(Records supplied Opens)

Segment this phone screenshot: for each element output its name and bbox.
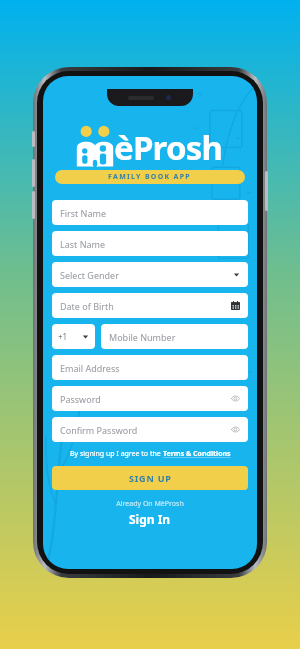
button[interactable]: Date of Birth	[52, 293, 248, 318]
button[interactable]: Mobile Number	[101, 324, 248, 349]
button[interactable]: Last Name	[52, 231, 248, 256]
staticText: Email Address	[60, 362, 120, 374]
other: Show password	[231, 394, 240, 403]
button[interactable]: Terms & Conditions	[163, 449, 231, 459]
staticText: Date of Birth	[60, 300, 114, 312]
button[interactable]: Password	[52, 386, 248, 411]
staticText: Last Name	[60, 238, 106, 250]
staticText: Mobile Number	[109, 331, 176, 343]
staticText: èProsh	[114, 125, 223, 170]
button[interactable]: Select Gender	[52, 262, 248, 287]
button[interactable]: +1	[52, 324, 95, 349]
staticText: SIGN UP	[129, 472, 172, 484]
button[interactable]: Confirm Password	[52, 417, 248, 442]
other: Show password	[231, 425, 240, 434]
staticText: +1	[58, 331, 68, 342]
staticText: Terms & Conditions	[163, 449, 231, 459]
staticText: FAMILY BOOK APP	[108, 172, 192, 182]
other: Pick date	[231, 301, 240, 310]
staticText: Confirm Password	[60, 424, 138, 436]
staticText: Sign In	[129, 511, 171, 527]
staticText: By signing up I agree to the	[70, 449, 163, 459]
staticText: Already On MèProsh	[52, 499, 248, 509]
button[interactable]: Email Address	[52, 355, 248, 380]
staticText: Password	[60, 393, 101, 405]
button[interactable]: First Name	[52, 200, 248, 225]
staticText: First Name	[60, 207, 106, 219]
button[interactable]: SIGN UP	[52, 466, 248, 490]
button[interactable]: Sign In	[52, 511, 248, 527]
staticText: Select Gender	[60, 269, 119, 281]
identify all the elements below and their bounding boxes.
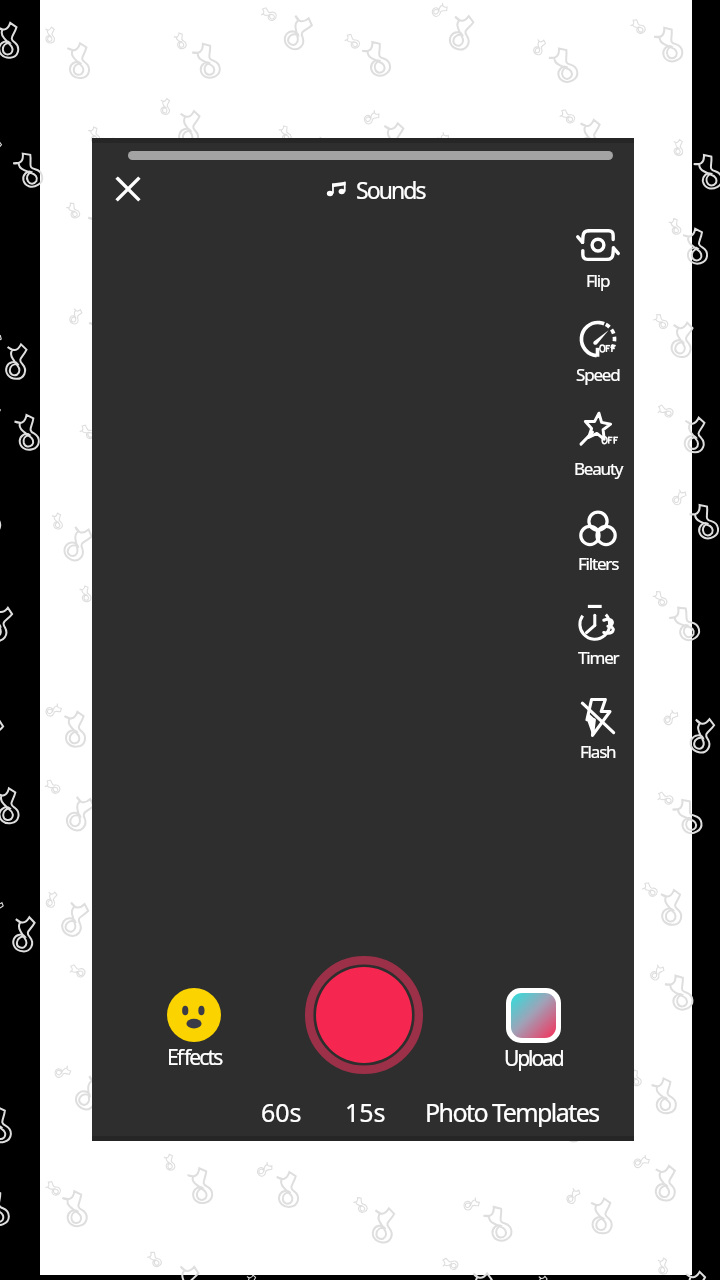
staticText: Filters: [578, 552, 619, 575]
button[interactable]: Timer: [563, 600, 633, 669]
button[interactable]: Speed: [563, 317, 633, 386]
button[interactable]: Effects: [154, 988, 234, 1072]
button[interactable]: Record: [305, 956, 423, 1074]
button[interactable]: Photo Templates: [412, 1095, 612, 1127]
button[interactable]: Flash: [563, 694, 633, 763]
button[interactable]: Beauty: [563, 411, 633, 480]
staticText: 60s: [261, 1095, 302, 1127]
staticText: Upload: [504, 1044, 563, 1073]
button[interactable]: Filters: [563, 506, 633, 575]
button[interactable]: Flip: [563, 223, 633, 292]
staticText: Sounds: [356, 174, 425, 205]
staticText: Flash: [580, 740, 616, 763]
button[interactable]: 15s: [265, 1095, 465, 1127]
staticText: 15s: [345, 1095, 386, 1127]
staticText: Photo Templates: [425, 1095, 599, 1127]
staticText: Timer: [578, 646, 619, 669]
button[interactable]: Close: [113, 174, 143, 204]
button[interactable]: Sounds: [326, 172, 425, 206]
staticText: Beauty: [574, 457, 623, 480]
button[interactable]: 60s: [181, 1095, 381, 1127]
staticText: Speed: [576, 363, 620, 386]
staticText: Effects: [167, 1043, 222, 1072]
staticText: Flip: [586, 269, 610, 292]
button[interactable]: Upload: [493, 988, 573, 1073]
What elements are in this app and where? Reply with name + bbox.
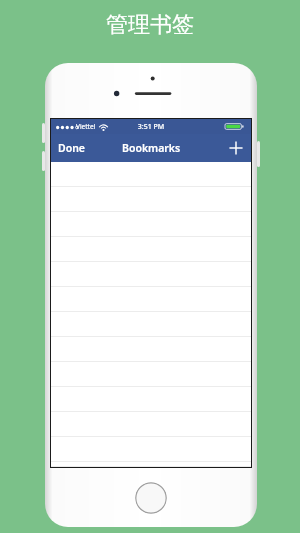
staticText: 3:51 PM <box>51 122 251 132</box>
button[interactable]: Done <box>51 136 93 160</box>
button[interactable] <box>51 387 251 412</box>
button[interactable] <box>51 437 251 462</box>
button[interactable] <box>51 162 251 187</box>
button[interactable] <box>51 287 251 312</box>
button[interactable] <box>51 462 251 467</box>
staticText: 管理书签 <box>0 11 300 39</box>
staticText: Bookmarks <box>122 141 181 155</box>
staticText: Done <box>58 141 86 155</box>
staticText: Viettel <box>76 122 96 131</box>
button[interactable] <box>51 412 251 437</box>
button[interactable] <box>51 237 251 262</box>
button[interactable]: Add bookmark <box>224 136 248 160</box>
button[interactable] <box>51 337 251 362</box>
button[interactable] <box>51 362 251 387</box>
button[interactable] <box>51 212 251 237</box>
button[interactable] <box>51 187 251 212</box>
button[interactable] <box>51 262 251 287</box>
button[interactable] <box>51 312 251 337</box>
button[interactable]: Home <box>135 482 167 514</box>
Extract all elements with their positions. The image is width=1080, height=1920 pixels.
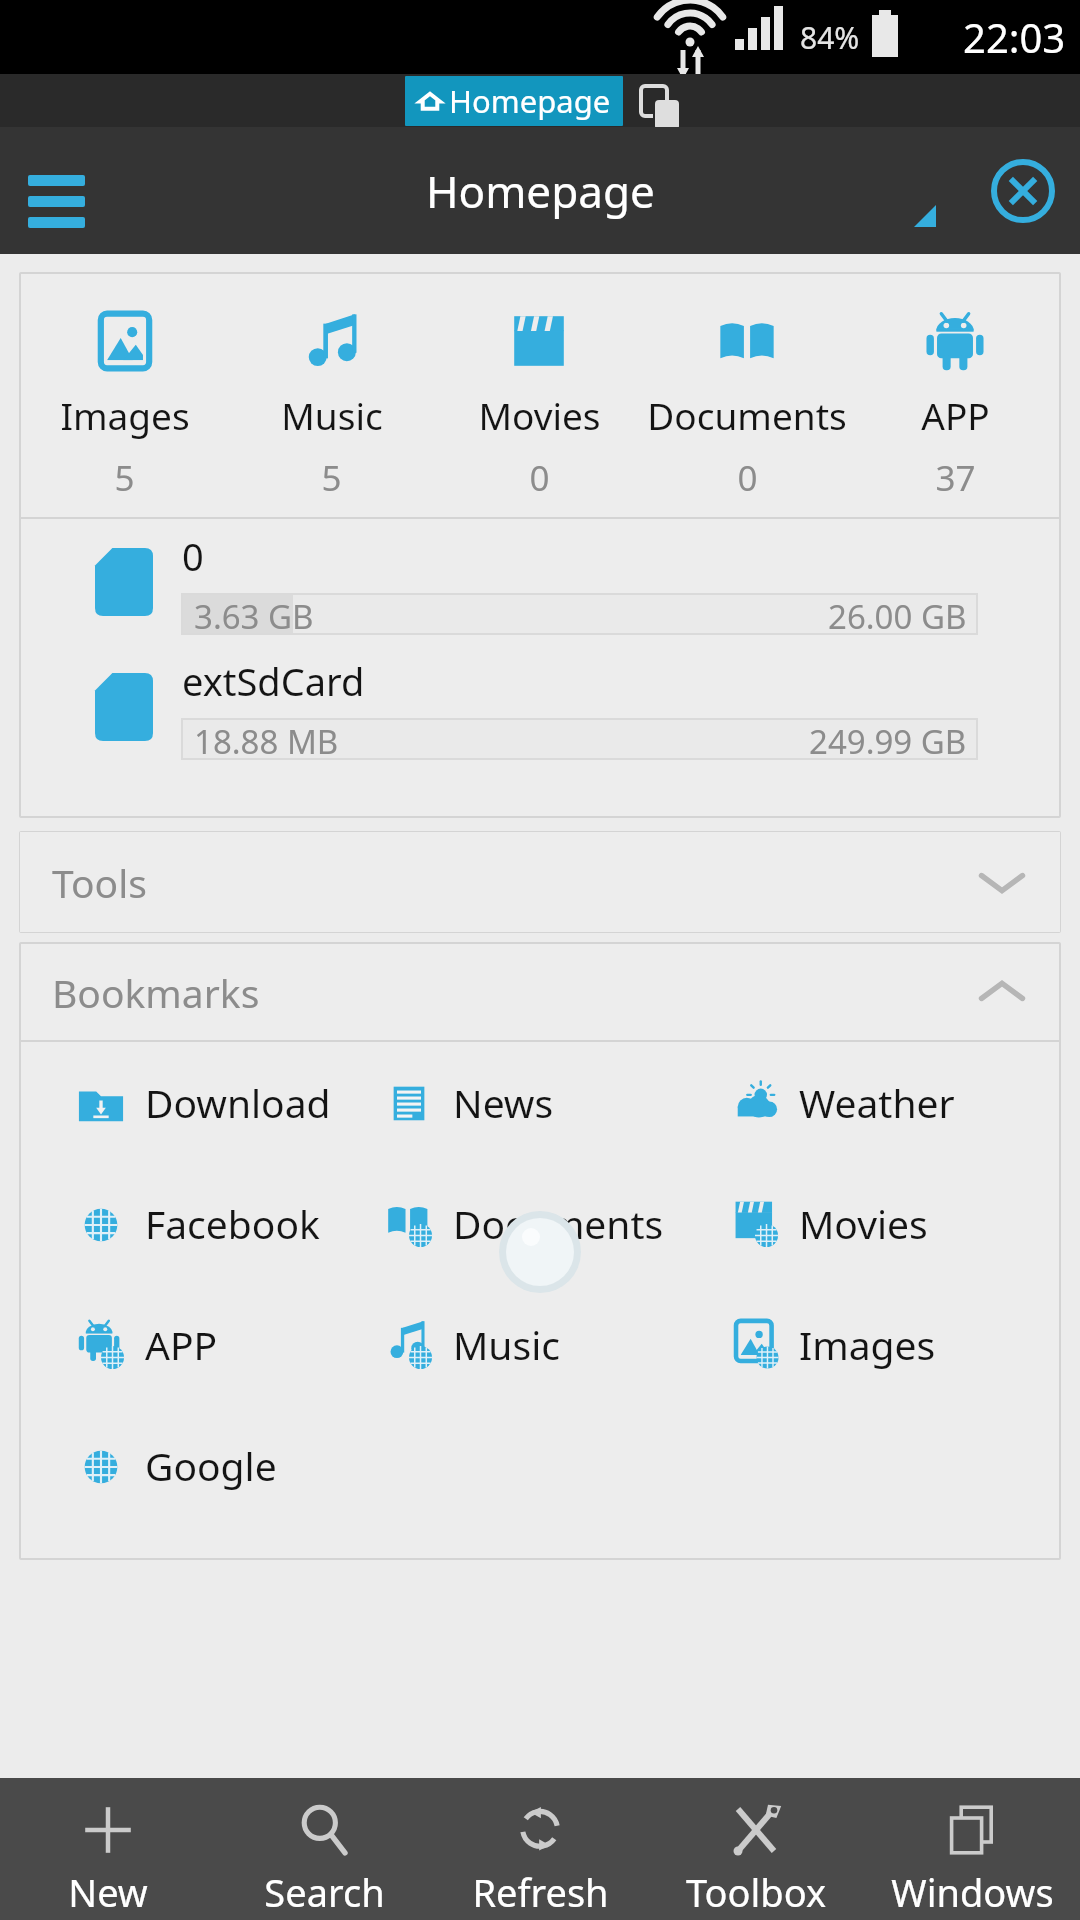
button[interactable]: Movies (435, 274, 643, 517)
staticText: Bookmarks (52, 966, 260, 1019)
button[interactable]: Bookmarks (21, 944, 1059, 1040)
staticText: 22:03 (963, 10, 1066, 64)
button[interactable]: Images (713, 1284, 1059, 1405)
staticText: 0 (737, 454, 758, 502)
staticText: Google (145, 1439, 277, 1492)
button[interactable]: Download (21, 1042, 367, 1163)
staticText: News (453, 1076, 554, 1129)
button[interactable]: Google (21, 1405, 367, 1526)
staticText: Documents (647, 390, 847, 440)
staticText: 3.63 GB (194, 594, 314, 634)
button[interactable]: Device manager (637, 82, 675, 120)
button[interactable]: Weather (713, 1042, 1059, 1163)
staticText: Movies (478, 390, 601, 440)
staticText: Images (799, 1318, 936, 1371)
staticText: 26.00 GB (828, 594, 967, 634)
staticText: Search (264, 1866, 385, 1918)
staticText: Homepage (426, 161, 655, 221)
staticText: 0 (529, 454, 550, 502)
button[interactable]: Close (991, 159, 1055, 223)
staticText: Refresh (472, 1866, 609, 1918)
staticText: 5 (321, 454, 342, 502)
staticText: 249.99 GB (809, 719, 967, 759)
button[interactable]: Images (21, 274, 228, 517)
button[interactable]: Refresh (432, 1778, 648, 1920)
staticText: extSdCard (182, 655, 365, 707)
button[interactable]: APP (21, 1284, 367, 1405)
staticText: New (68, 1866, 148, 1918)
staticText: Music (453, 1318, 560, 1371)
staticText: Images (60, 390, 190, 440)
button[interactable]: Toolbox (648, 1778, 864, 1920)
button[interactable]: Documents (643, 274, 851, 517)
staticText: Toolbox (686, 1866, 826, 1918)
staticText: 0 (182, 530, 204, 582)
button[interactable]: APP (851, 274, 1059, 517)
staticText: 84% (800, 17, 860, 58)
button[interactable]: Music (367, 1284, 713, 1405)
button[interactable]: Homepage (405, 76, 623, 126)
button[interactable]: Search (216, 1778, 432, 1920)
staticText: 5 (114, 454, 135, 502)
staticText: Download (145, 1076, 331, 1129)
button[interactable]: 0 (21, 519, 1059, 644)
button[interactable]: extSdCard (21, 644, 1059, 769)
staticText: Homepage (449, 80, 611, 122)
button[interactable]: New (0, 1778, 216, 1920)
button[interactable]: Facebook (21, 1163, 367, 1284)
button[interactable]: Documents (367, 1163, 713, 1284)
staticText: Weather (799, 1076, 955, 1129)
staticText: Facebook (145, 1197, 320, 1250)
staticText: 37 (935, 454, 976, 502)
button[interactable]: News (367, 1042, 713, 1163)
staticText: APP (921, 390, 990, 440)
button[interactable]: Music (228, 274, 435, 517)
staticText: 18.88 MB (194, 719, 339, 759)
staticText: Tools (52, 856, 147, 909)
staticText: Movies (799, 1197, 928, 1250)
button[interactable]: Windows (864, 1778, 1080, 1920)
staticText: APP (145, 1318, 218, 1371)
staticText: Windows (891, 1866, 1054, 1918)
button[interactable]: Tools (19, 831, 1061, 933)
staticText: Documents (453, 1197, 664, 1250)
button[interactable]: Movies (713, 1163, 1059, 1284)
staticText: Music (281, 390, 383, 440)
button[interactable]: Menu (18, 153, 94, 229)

(Records supplied Closes)

Task description -
Show the lines of the records that include the string "this".

Reply to the task -
Segment this phone screenshot: for each element output its name and bbox.
What elements are in this app and where? Reply with name + bbox.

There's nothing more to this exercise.